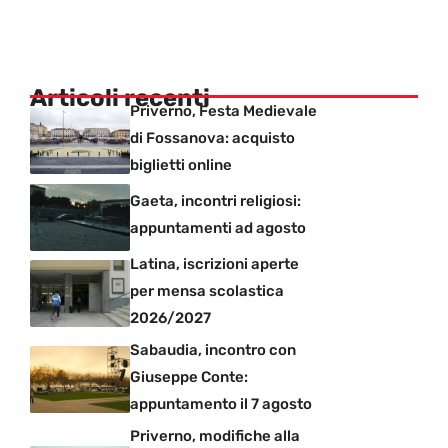
Articoli recenti
Priverno, Festa Medievale
di Fossanova: acquisto
biglietti online
Gaeta, incontri religiosi:
appuntamenti ad agosto
Latina, iscrizioni aperte
per mensa scolastica
2026/2027
Sabaudia, incontro con
Giuseppe Conte:
appuntamento il 7 agosto
Priverno, modifiche alla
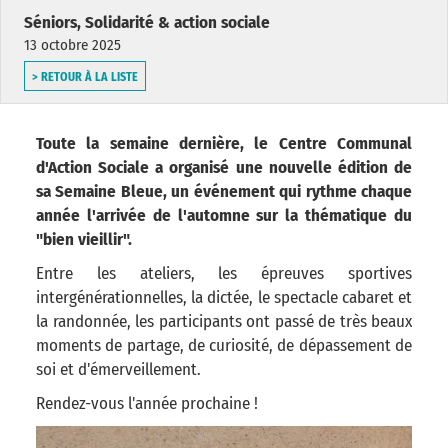
Séniors, Solidarité & action sociale
13 octobre 2025
> RETOUR À LA LISTE
Toute la semaine dernière, le Centre Communal
d'Action Sociale a organisé une nouvelle édition de
sa Semaine Bleue, un événement qui rythme chaque
année l'arrivée de l'automne sur la thématique du
"bien vieillir".
Entre les ateliers, les épreuves sportives
intergénérationnelles, la dictée, le spectacle cabaret et
la randonnée, les participants ont passé de très beaux
moments de partage, de curiosité, de dépassement de
soi et d'émerveillement.
Rendez-vous l'année prochaine !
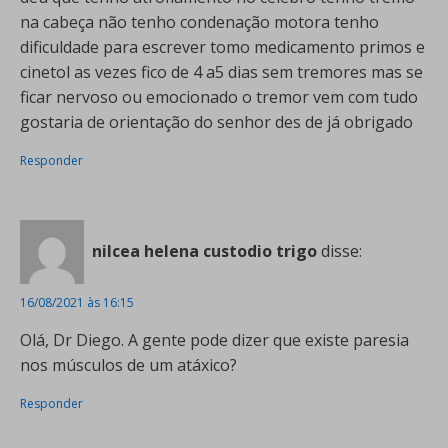
na cabeça não tenho condenação motora tenho
dificuldade para escrever tomo medicamento primos e
cinetol as vezes fico de 4 a5 dias sem tremores mas se
ficar nervoso ou emocionado o tremor vem com tudo
gostaria de orientação do senhor des de já obrigado
Responder
nilcea helena custodio trigo
disse:
16/08/2021 às 16:15
Olá, Dr Diego. A gente pode dizer que existe paresia
nos músculos de um atáxico?
Responder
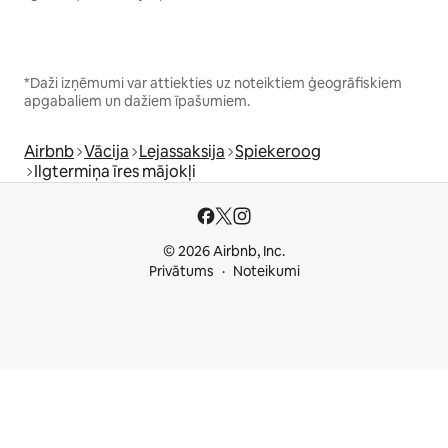
*Daži izņēmumi var attiekties uz noteiktiem ģeogrāfiskiem
apgabaliem un dažiem īpašumiem.
Airbnb
Vācija
Lejassaksija
Spiekeroog
Ilgtermiņa īres mājokļi
© 2026 Airbnb, Inc.
Privātums
Noteikumi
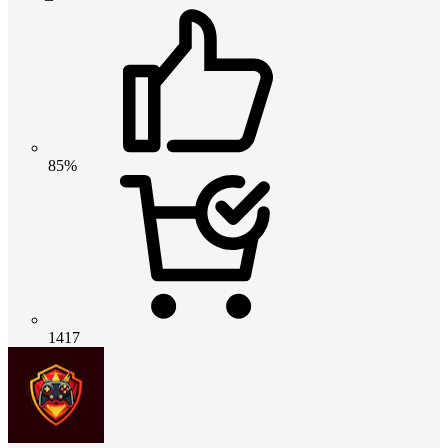
85%
1417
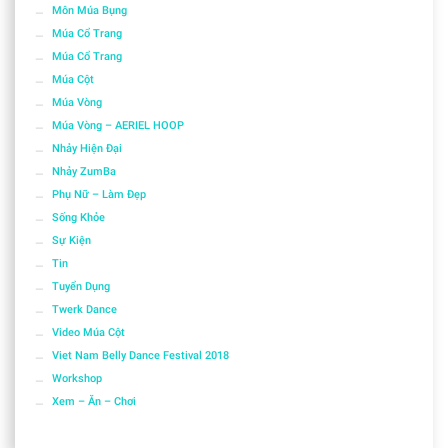
Môn Múa Bụng
Múa Cổ Trang
Múa Cổ Trang
Múa Cột
Múa Vòng
Múa Vòng – AERIEL HOOP
Nhảy Hiện Đại
Nhảy ZumBa
Phụ Nữ – Làm Đẹp
Sống Khỏe
Sự Kiện
Tin
Tuyển Dụng
Twerk Dance
Video Múa Cột
Viet Nam Belly Dance Festival 2018
Workshop
Xem – Ăn – Chơi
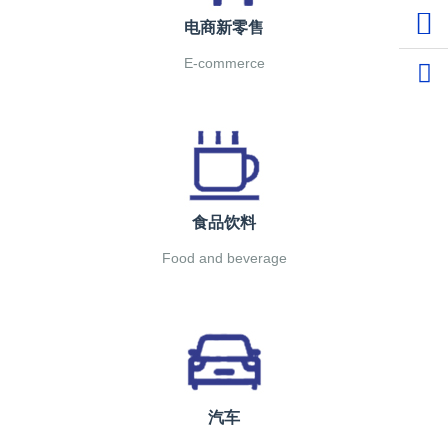
上海
电商新零售
E-commerce
食品饮料
Food and beverage
汽车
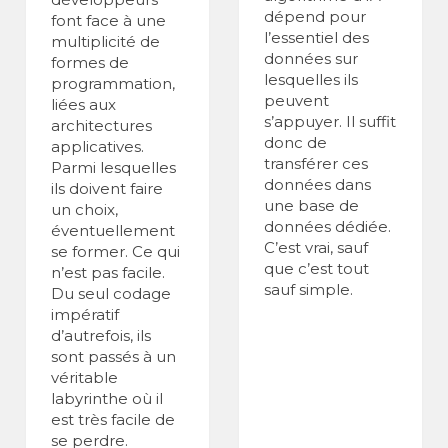
dépend pour
font face à une
l’essentiel des
multiplicité de
données sur
formes de
lesquelles ils
programmation,
peuvent
liées aux
s’appuyer. Il suffit
architectures
donc de
applicatives.
transférer ces
Parmi lesquelles
données dans
ils doivent faire
une base de
un choix,
données dédiée.
éventuellement
C’est vrai, sauf
se former. Ce qui
que c’est tout
n’est pas facile.
sauf simple.
Du seul codage
impératif
d’autrefois, ils
sont passés à un
véritable
labyrinthe où il
est très facile de
se perdre.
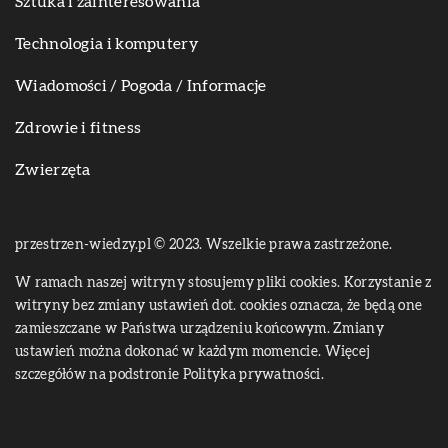
Sztuka i zainteresowania
Technologia i komputery
Wiadomości / Pogoda / Informacje
Zdrowie i fitness
Zwierzęta
przestrzen-wiedzy.pl © 2023. Wszelkie prawa zastrzeżone.
W ramach naszej witryny stosujemy pliki cookies. Korzystanie z
witryny bez zmiany ustawień dot. cookies oznacza, że będą one
zamieszczane w Państwa urządzeniu końcowym. Zmiany
ustawień można dokonać w każdym momencie. Więcej
szczegółów na podstronie
Polityka prywatności
.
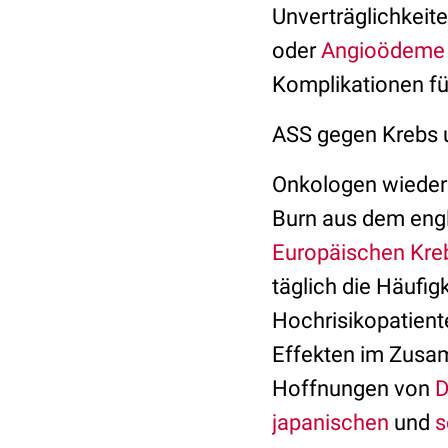
Unverträglichkeit
oder
Angioödeme
Komplikationen fü
ASS gegen Krebs 
Onkologen wieder
Burn aus dem eng
Europäischen Kre
täglich die Häufig
Hochrisikopatient
Effekten im Zus
Hoffnungen von
D
japanischen
und
s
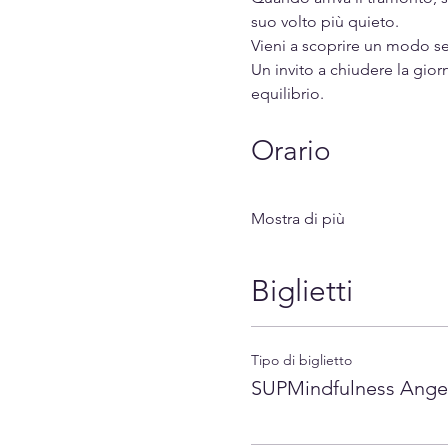
suo volto più quieto.
Vieni a scoprire un modo se
Un invito a chiudere la gior
equilibrio.
Orario
Mostra di più
Biglietti
Tipo di biglietto
SUPMindfulness Ange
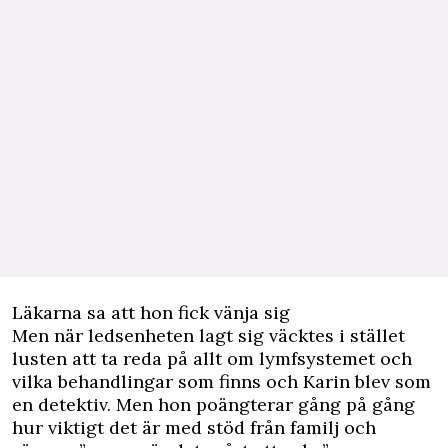
Läkarna sa att hon fick vänja sig
Men när ledsenheten lagt sig väcktes i stället
lusten att ta reda på allt om lymfsystemet och
vilka behandlingar som finns och Karin blev som
en detektiv. Men hon poängterar gång på gång
hur viktigt det är med stöd från familj och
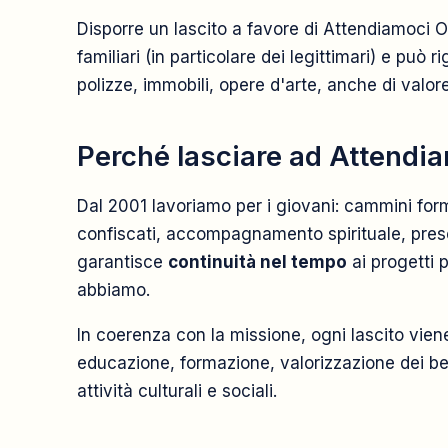
Disporre un lascito a favore di Attendiamoci
familiari (in particolare dei legittimari) e può 
polizze, immobili, opere d'arte, anche di valo
Perché lasciare ad Attendi
Dal 2001 lavoriamo per i giovani: cammini forma
confiscati, accompagnamento spirituale, prese
garantisce
continuità nel tempo
ai progetti p
abbiamo.
In coerenza con la missione, ogni lascito viene
educazione, formazione, valorizzazione dei be
attività culturali e sociali.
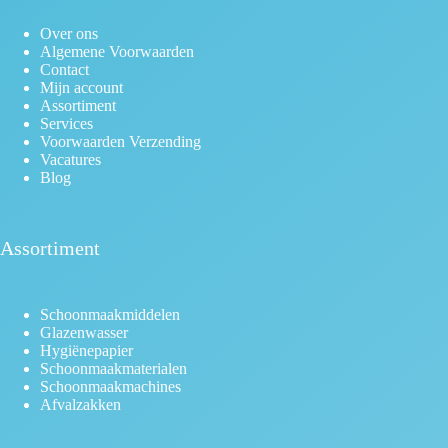
Over ons
Algemene Voorwaarden
Contact
Mijn account
Assortiment
Services
Voorwaarden Verzending
Vacatures
Blog
Assortiment
Schoonmaakmiddelen
Glazenwasser
Hygiënepapier
Schoonmaakmaterialen
Schoonmaakmachines
Afvalzakken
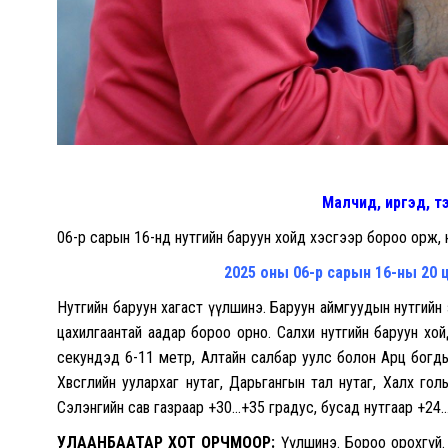
Малчид, иргэд, т
06-р сарын 16-нд нутгийн баруун хойд хэсгээр бороо орж, ну
2025 оны 06-р сарын 16-ны 20 ц
Нутгийн баруун хагаст үүлшинэ. Баруун аймгуудын нутгийн 
цахилгаантай аадар бороо орно. Салхи нутгийн баруун хойд 
секундэд 6-11 метр, Алтайн салбар уулс болон Арц богдын
Хөвсгөлийн уулархаг нутаг, Дарьгангын тал нутаг, Халх гол
Сэлэнгийн сав газраар +30…+35 градус, бусад нутгаар +24…
УЛААНБААТАР ХОТ ОРЧМООР:
Үүлшинэ. Бороо орохгүй. С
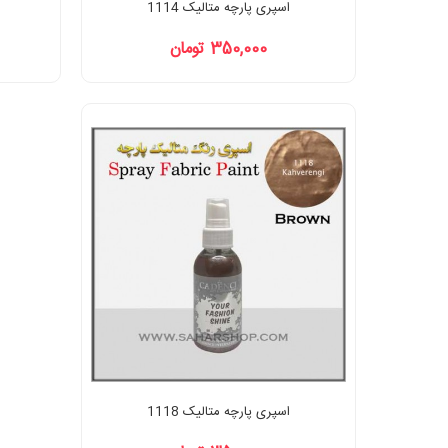
اسپری پارچه متالیک 1114
350,000 تومان
اسپری پارچه متالیک 1118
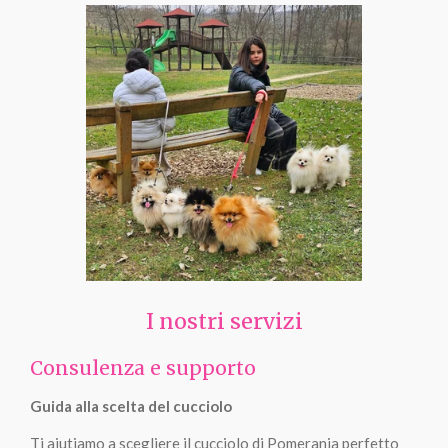
I nostri servizi
Consulenza e supporto
Guida alla scelta del cucciolo
Ti aiutiamo a scegliere il cucciolo di Pomerania perfetto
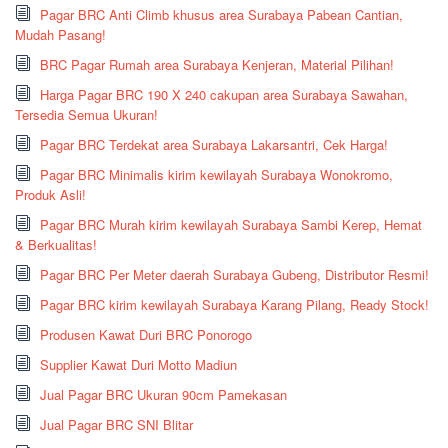
Pagar BRC Anti Climb khusus area Surabaya Pabean Cantian,
Mudah Pasang!
BRC Pagar Rumah area Surabaya Kenjeran, Material Pilihan!
Harga Pagar BRC 190 X 240 cakupan area Surabaya Sawahan,
Tersedia Semua Ukuran!
Pagar BRC Terdekat area Surabaya Lakarsantri, Cek Harga!
Pagar BRC Minimalis kirim kewilayah Surabaya Wonokromo,
Produk Asli!
Pagar BRC Murah kirim kewilayah Surabaya Sambi Kerep, Hemat
& Berkualitas!
Pagar BRC Per Meter daerah Surabaya Gubeng, Distributor Resmi!
Pagar BRC kirim kewilayah Surabaya Karang Pilang, Ready Stock!
Produsen Kawat Duri BRC Ponorogo
Supplier Kawat Duri Motto Madiun
Jual Pagar BRC Ukuran 90cm Pamekasan
Jual Pagar BRC SNI Blitar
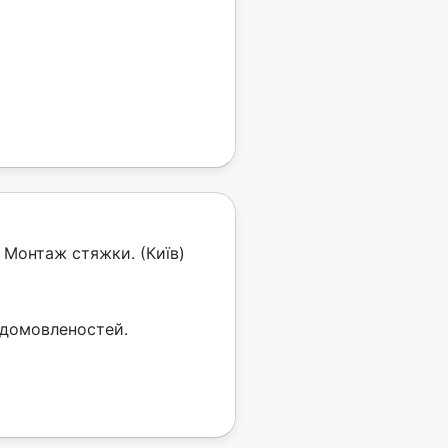
 Монтаж стяжки. (Київ)
 домовленостей.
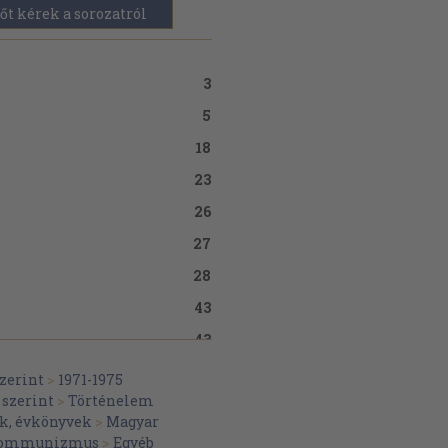
őt kérek a sorozatról
3
5
18
23
26
27
28
43
43
44
zerint
>
1971-1975
szerint
>
Történelem
50
k, évkönyvek
>
Magyar
50
ommunizmus
>
Egyéb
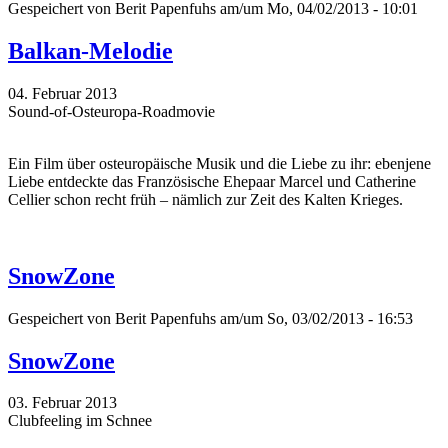
Gespeichert von
Berit Papenfuhs
am/um Mo, 04/02/2013 - 10:01
Balkan-Melodie
04. Februar 2013
Sound-of-Osteuropa-Roadmovie
Ein Film über osteuropäische Musik und die Liebe zu ihr: ebenjene
Liebe entdeckte das Französische Ehepaar Marcel und Catherine
Cellier schon recht früh – nämlich zur Zeit des Kalten Krieges.
SnowZone
Gespeichert von
Berit Papenfuhs
am/um So, 03/02/2013 - 16:53
SnowZone
03. Februar 2013
Clubfeeling im Schnee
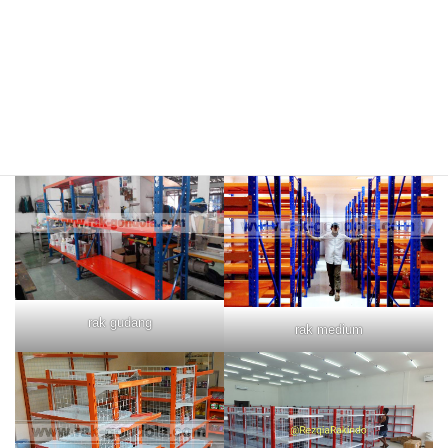
rak merah
rak biru
rak gudang
rak medium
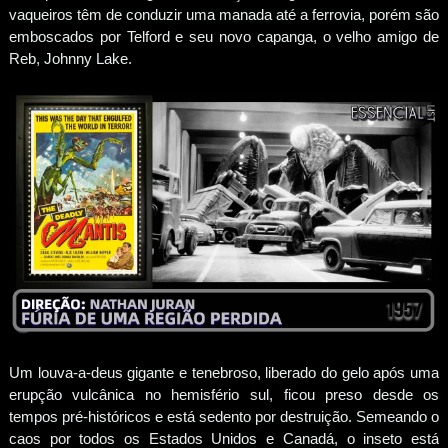
vaqueiros têm de conduzir uma manada até a ferrovia, porém são
emboscados por Telford e seu novo capanga, o velho amigo de
Reb, Johnny Lake.
Um louva-a-deus gigante e tenebroso, liberado do gelo após uma
erupção vulcânica no hemisfério sul, ficou preso desde os
tempos pré-históricos e está sedento por destruição. Semeando o
caos por todos os Estados Unidos e Canadá, o inseto está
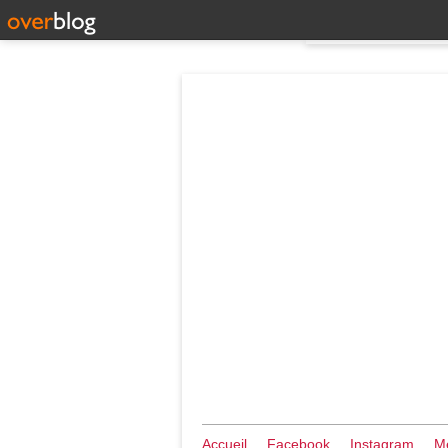
Accueil
Facebook
Instagram
Me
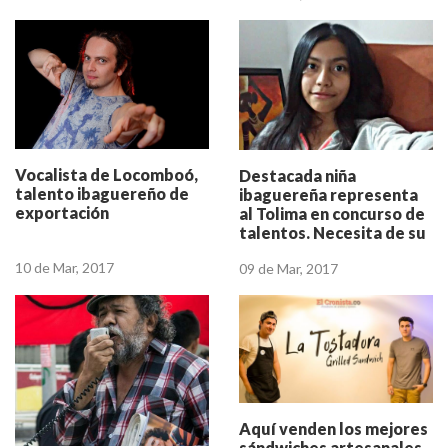
Vocalista de Locomboó,
Destacada niña
talento ibaguereño de
ibaguereña representa
exportación
al Tolima en concurso de
talentos. Necesita de su
voto!
10 de Mar, 2017
09 de Mar, 2017
Aquí venden los mejores
sándwiches artesanales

**WHAT YOU WILL DO:** Where in the entries above does the word "Priverno" appear? Copy each line that has it.

**FINAL ANSWER:**
Priverno, Festa Medievale
Priverno, modifiche alla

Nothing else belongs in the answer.